Page-level text extractions

——————————

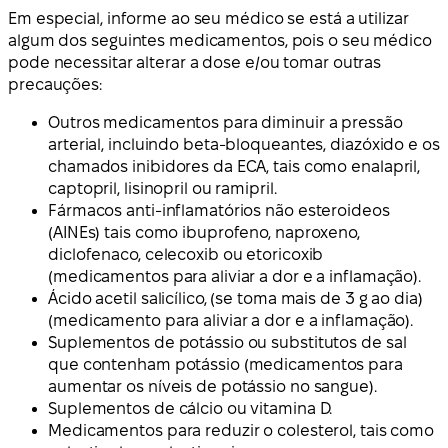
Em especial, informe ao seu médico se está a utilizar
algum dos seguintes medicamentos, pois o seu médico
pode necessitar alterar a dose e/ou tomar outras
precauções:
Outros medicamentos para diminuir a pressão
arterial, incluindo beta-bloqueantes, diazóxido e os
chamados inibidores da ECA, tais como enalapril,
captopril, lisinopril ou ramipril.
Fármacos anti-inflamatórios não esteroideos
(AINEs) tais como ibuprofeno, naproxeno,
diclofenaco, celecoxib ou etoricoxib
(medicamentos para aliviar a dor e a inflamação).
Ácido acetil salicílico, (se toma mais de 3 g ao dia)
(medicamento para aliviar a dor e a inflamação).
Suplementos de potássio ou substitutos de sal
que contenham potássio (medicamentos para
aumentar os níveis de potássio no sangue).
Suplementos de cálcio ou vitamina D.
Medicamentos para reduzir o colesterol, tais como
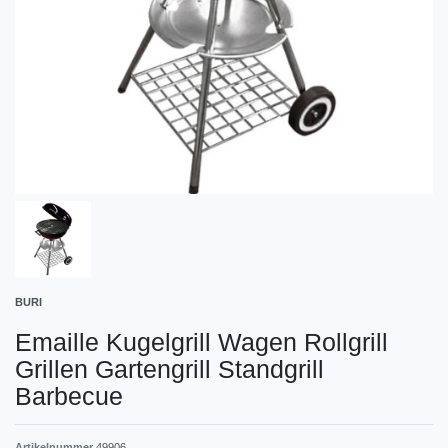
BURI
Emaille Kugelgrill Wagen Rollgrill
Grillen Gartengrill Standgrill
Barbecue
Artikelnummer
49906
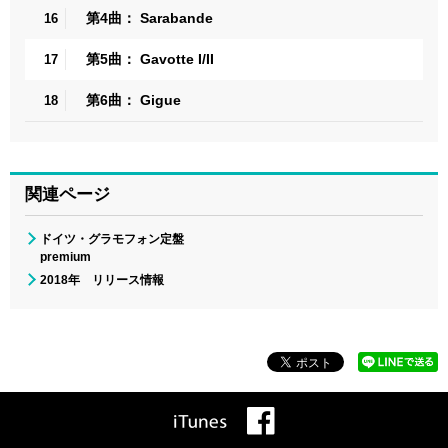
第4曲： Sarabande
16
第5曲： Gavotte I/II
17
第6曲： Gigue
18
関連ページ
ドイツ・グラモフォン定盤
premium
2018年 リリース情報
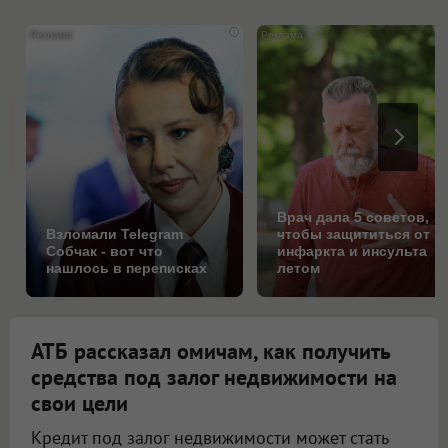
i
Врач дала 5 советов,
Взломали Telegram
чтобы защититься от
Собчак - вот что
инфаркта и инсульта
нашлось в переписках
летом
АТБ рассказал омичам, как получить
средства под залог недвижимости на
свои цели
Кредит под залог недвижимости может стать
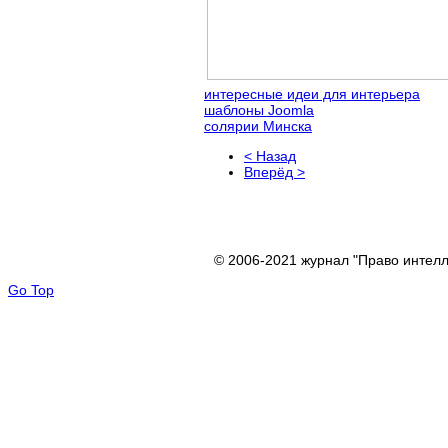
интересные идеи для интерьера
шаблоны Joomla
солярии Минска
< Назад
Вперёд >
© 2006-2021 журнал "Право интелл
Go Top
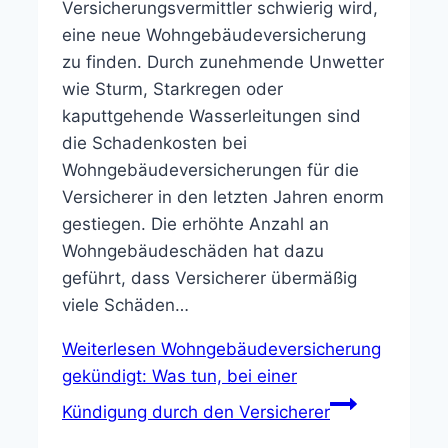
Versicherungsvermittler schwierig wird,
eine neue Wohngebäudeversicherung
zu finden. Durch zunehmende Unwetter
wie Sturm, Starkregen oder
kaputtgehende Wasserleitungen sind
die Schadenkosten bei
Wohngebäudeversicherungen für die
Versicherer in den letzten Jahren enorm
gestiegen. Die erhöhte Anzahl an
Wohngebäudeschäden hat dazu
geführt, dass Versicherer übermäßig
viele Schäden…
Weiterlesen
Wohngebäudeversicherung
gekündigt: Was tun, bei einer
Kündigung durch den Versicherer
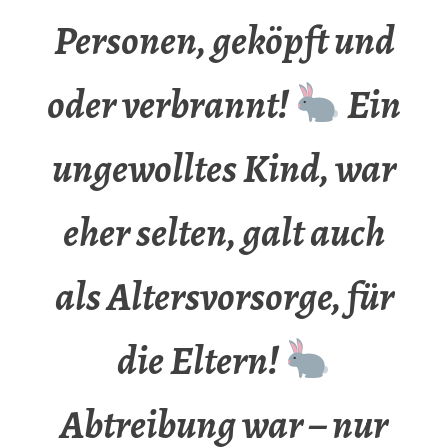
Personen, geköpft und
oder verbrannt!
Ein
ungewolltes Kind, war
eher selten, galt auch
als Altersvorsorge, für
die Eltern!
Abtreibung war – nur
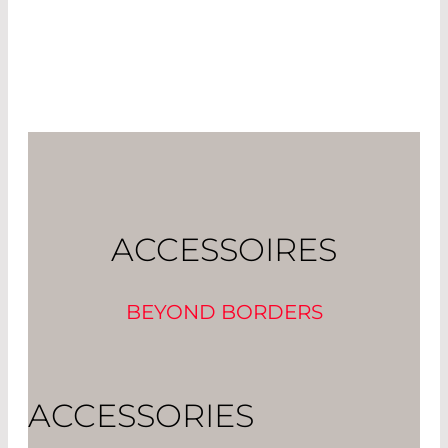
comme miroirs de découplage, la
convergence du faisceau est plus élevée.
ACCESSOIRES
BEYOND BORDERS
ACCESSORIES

——————————

• **Instructions to follow**
Set down again, word for word, every line from the one with "algum dos seguintes" to the one with "АТБ рассказал омичам, как получить" in the entries above, and omit the pictures.

• **Answer to this problem**
algum dos seguintes medicamentos, pois o seu médico
pode necessitar alterar a dose e/ou tomar outras
precauções:
Outros medicamentos para diminuir a pressão
arterial, incluindo beta-bloqueantes, diazóxido e os
chamados inibidores da ECA, tais como enalapril,
captopril, lisinopril ou ramipril.
Fármacos anti-inflamatórios não esteroideos
(AINEs) tais como ibuprofeno, naproxeno,
diclofenaco, celecoxib ou etoricoxib
(medicamentos para aliviar a dor e a inflamação).
Ácido acetil salicílico, (se toma mais de 3 g ao dia)
(medicamento para aliviar a dor e a inflamação).
Suplementos de potássio ou substitutos de sal
que contenham potássio (medicamentos para
aumentar os níveis de potássio no sangue).
Suplementos de cálcio ou vitamina D.
Medicamentos para reduzir o colesterol, tais como
BURI
Emaille Kugelgrill Wagen Rollgrill
Grillen Gartengrill Standgrill
Barbecue
Artikelnummer
49906
第4曲： Sarabande
16
第5曲： Gavotte I/II
17
第6曲： Gigue
18
関連ページ
ドイツ・グラモフォン定盤
premium
2018年 リリース情報
i
Врач дала 5 советов,
Взломали Telegram
чтобы защититься от
Собчак - вот что
инфаркта и инсульта
нашлось в переписках
летом
АТБ рассказал омичам, как получить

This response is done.